In a statement, Kaspersky Labs said: "The primary focus of this campaign targets countries in Eastern Europe, former USSR Republics, and countries in Central Asia, although victims can be found everywhere, including Western Europe and North America.

 

"The main objective of the attackers was to gather sensitive documents from the compromised organizations, which included geopolitical intelligence, credentials to access classified computer systems, and data from personal mobile devices and network equipment."

 


מעבדות קספרסקי (ארכיון)       (צילום: MCT)

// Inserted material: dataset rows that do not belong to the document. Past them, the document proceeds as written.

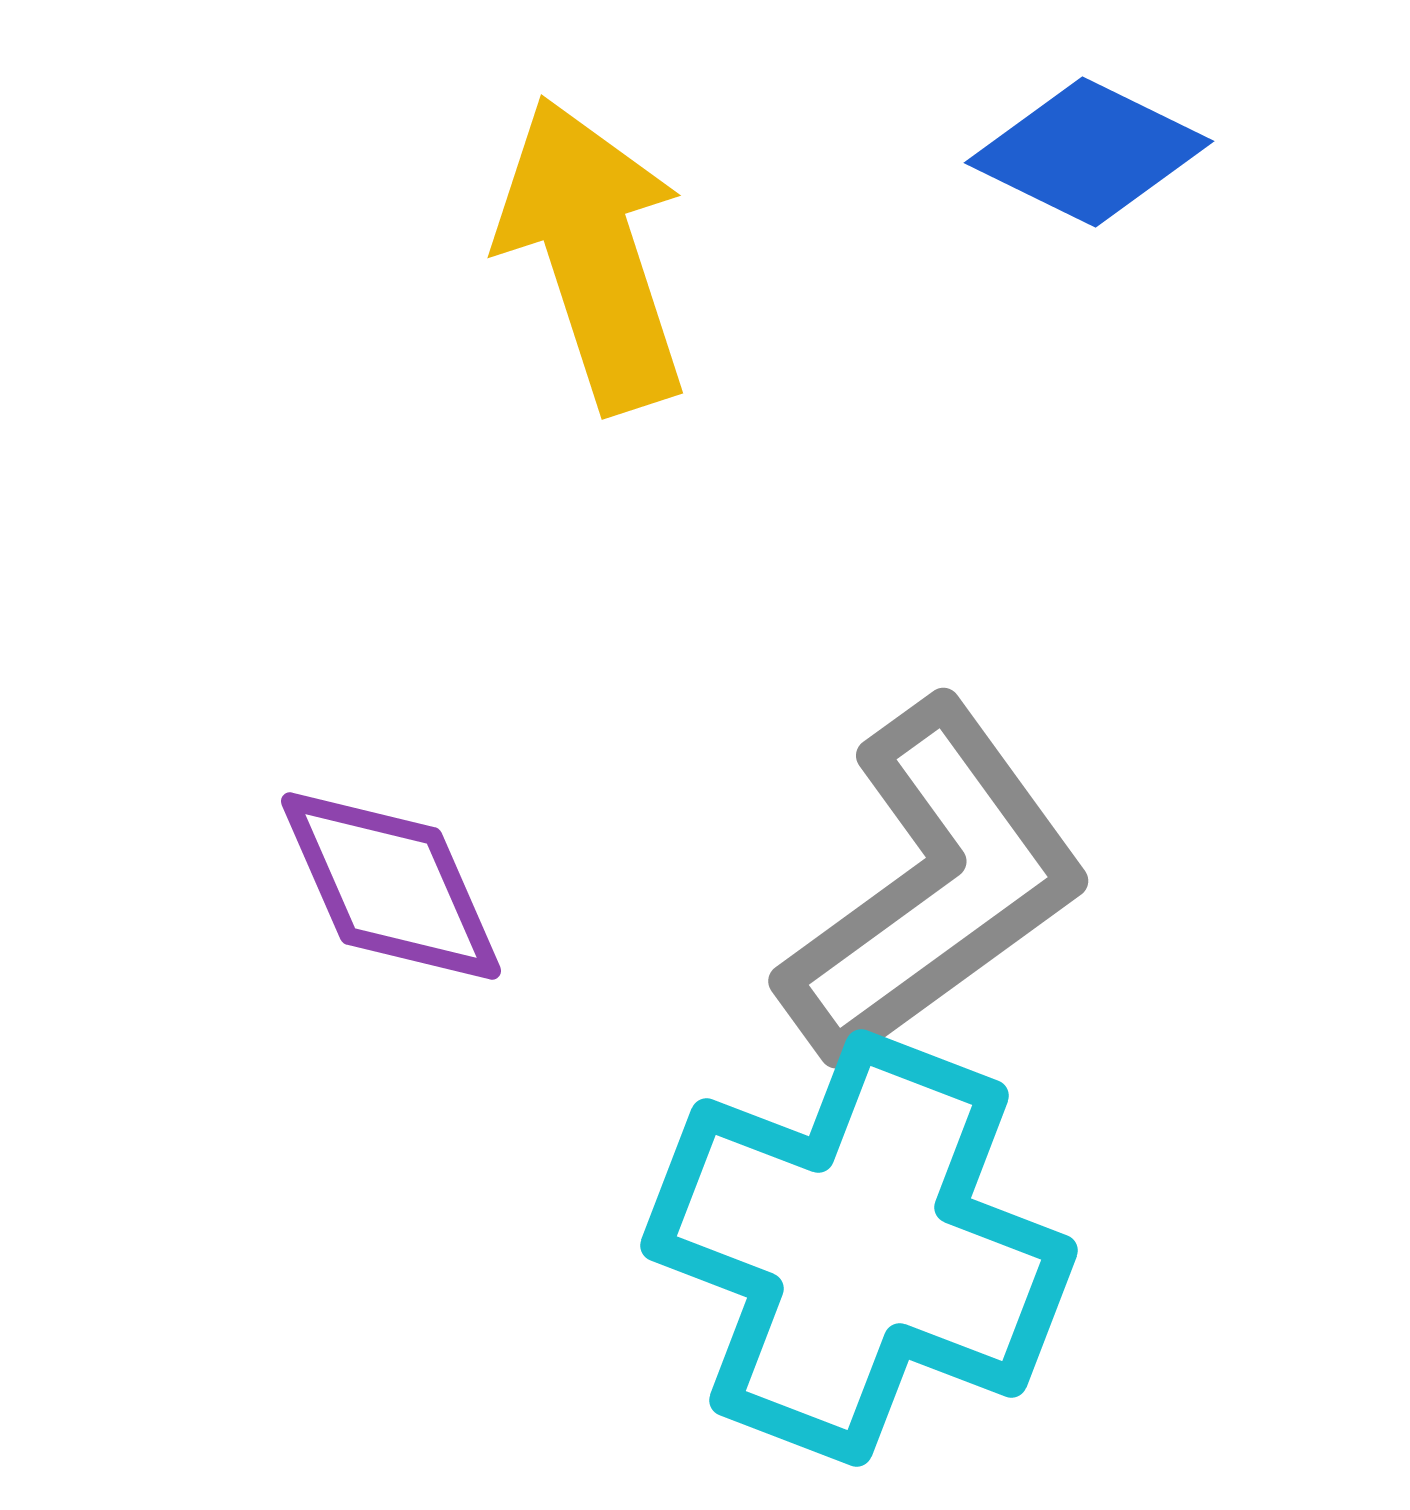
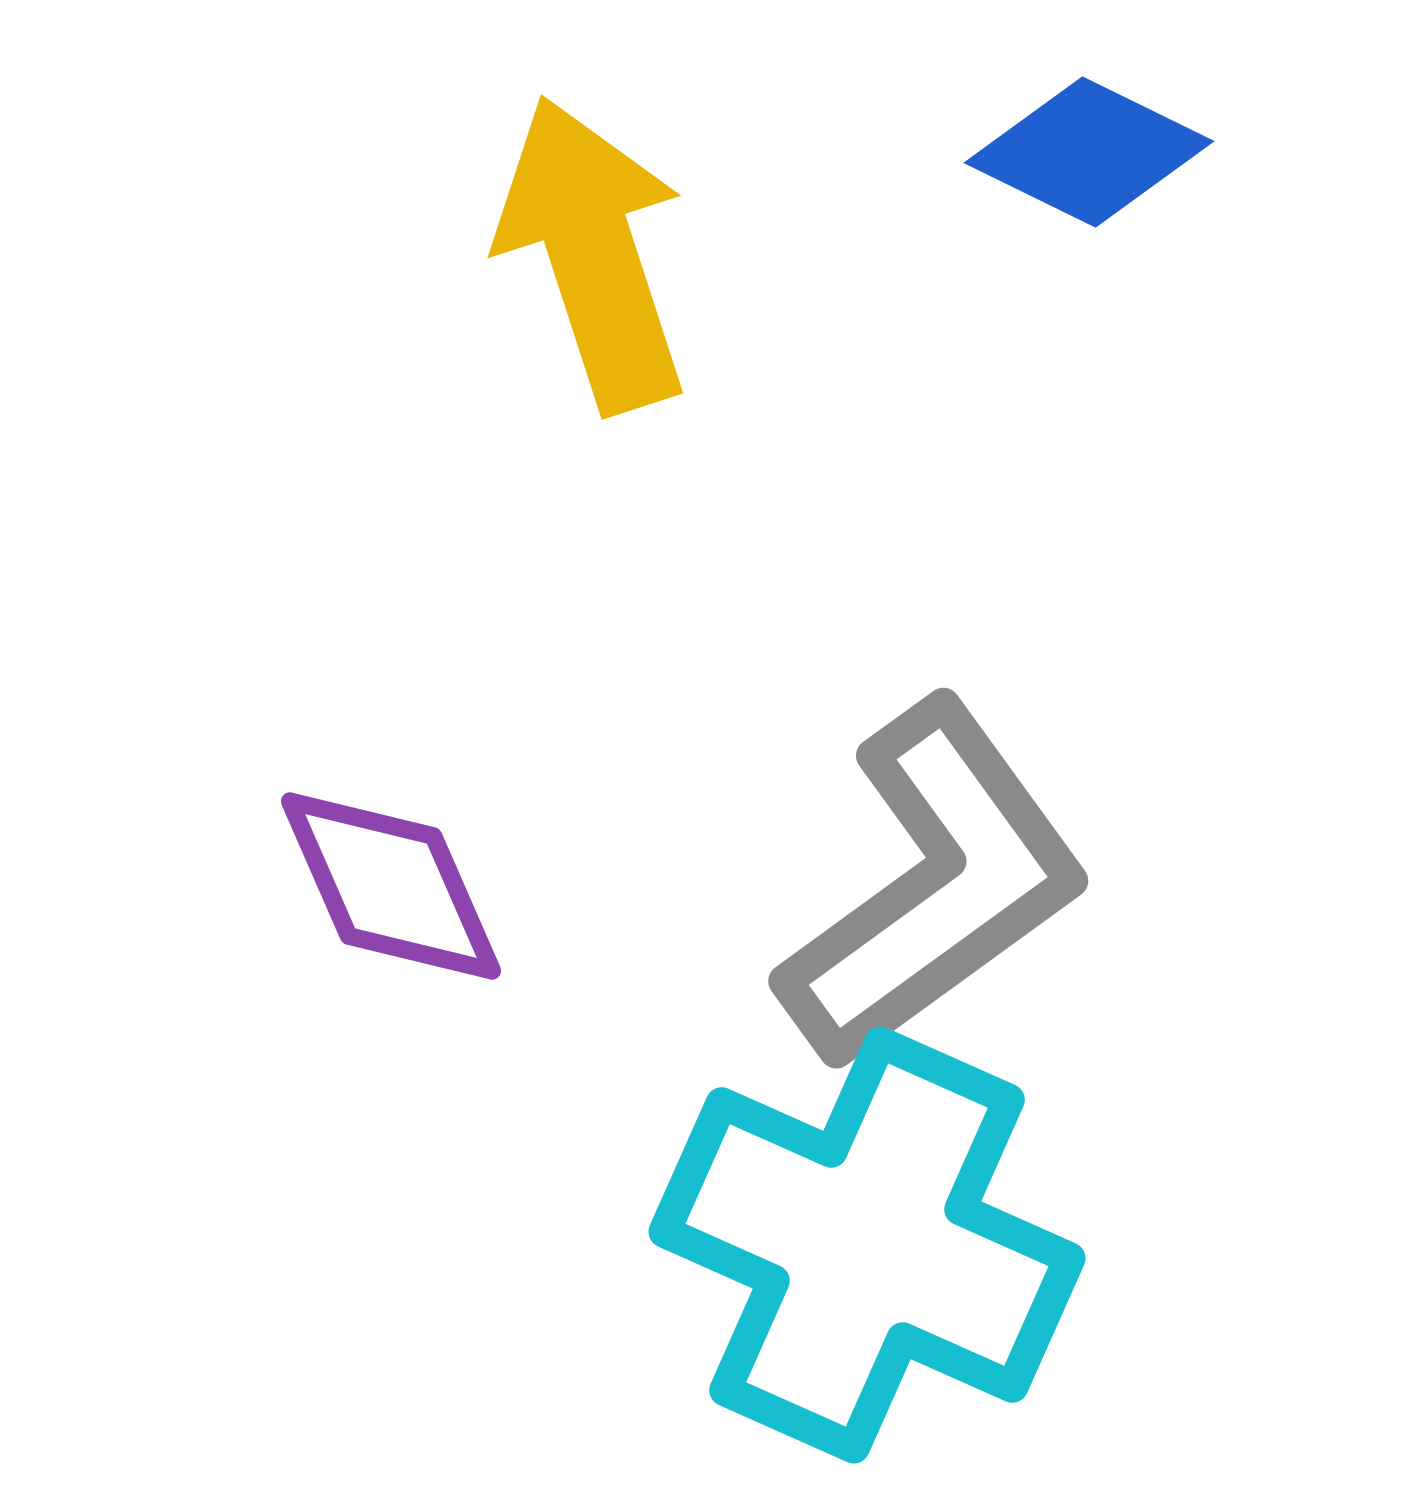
cyan cross: moved 8 px right, 3 px up; rotated 3 degrees clockwise
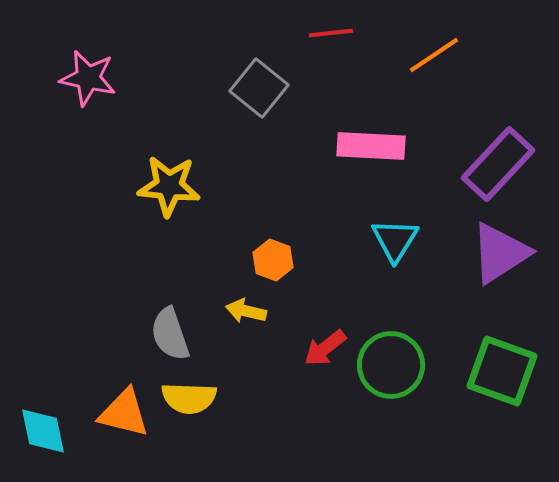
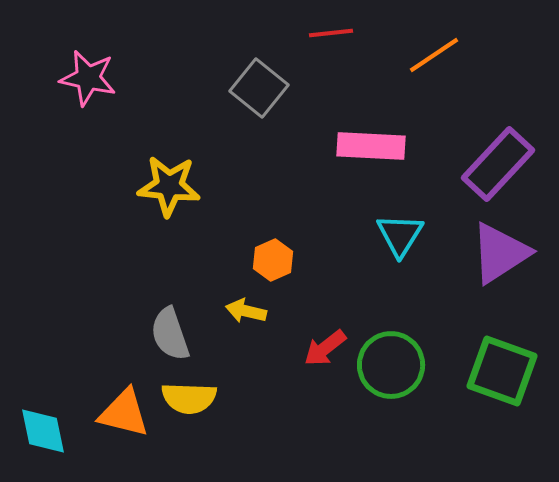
cyan triangle: moved 5 px right, 5 px up
orange hexagon: rotated 15 degrees clockwise
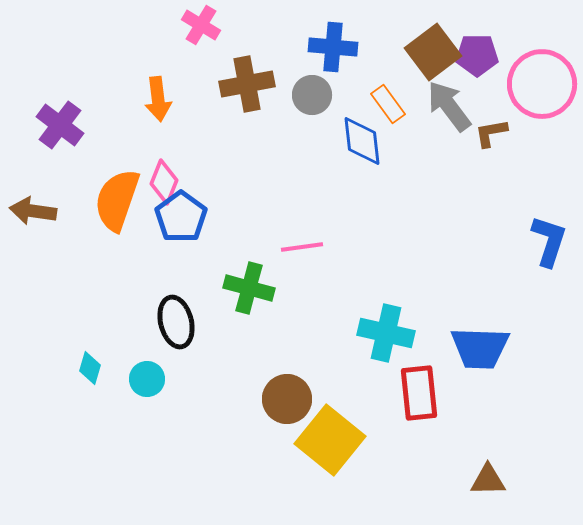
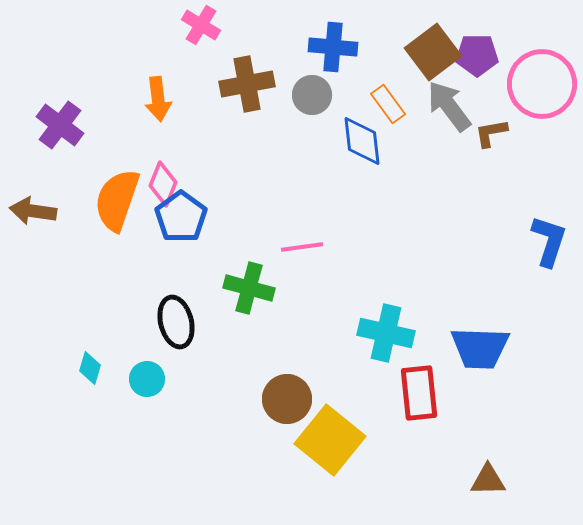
pink diamond: moved 1 px left, 2 px down
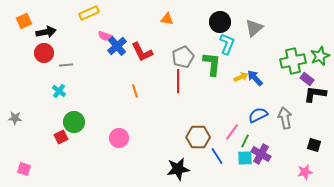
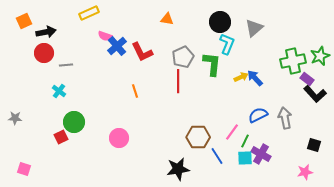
black L-shape: rotated 140 degrees counterclockwise
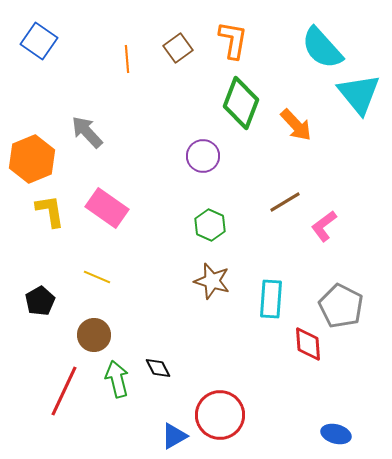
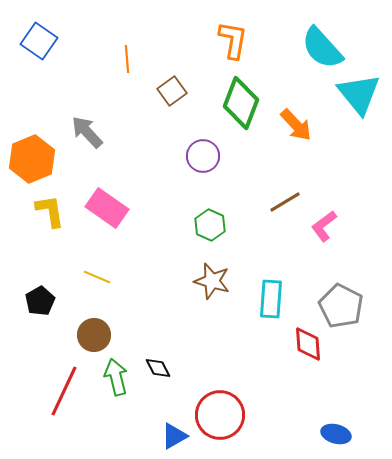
brown square: moved 6 px left, 43 px down
green arrow: moved 1 px left, 2 px up
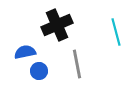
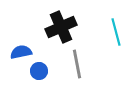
black cross: moved 4 px right, 2 px down
blue semicircle: moved 4 px left
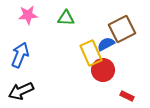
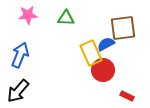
brown square: moved 1 px right, 1 px up; rotated 20 degrees clockwise
black arrow: moved 3 px left; rotated 25 degrees counterclockwise
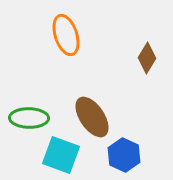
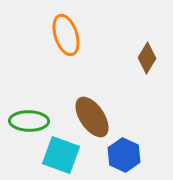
green ellipse: moved 3 px down
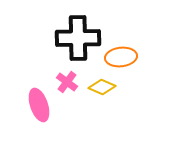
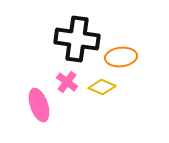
black cross: moved 1 px left, 1 px down; rotated 9 degrees clockwise
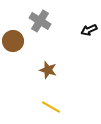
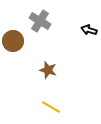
black arrow: rotated 42 degrees clockwise
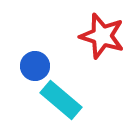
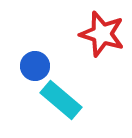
red star: moved 2 px up
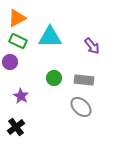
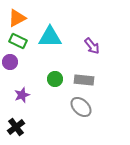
green circle: moved 1 px right, 1 px down
purple star: moved 1 px right, 1 px up; rotated 21 degrees clockwise
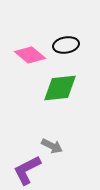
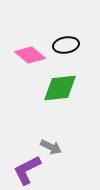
gray arrow: moved 1 px left, 1 px down
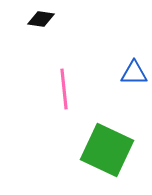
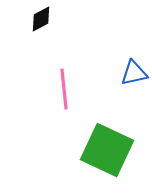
black diamond: rotated 36 degrees counterclockwise
blue triangle: rotated 12 degrees counterclockwise
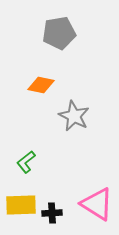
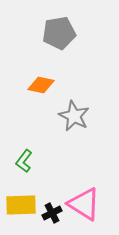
green L-shape: moved 2 px left, 1 px up; rotated 15 degrees counterclockwise
pink triangle: moved 13 px left
black cross: rotated 24 degrees counterclockwise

'Very patient multi-year effort.' Kaspersky Lab (Photo: MCT)

 

In an interview with the New York Times, Kurt Baumgartner, a senior security researcher at Kaspersky Lab, said that among the "several hundreds" of victim organizations were "embassies, consulates and trade centers." The vast majority of infected machines were based in Russia - where Kaspersky identified 38 infected machines - followed by Kazakhstan, where 16 infected machines were identified. Six infected machines were found in the United States.

 

Baumgartner described the campaign as a "sophisticated and very patient multi-year effort" to extract geopolitical and confidential intelligence from computers, network devices like routers and switches, and smartphones, the New York Times said.

 

Professor Alan Woodward, from the University of Surrey told the BBC the attack "appears to be trying to suck up all the usual things - word documents, PDFs, all the things you'd expect."

 

Kaspersky explained to the New York Times that what set the campaign apart was the fact that the attackers engineered their malware to steal files that have been encrypted with a classified software, called Acid Cryptofiler, that is used by several countries in the European Union and NATO to encrypt classified information.

 

Kaspersky Lab said an investigation launched in October following a tip-off from an anonymous "partner" revealed that the cyber espionage campaign began in 2007. During the campaign the hackers pulled material, such as files, as well as keystroke history and Internet browsing history, from desktop and laptop computers, servers and USB sticks.

 

They also stole contact lists, call history and SMS-es from iPhone, Nokia and Windows Mobile smartphones.

 

Belgium, the home of the EU and Nato headquarters, saw 15 separate breaches - the fourth highest number of any country on the list, EUobserver reported.

 

Kaspersky Lab's analysis of the malicious code indicated that the hackers speak Chinese and Russian.

 

"Currently, there is no evidence linking this with a nation-state-sponsored attack. The information stolen by the attackers is obviously of the highest level and includes geopolitical data which can be used by nation states. Such information could be traded in the underground and sold to the highest bidder, which can be of course, anywhere," it noted," the company said.

 

In October Kaspersky Lab discovered a new computer virus – "Miniflame" - which infiltrated computers in the Middle East, mainly in Iran and Lebanon. Kaspersky also discovered the "Flame" virus, which mostly targeted computers in Iran and Sudan, and the "Gauss" malware, which targeted accounts at several banks in Lebanon.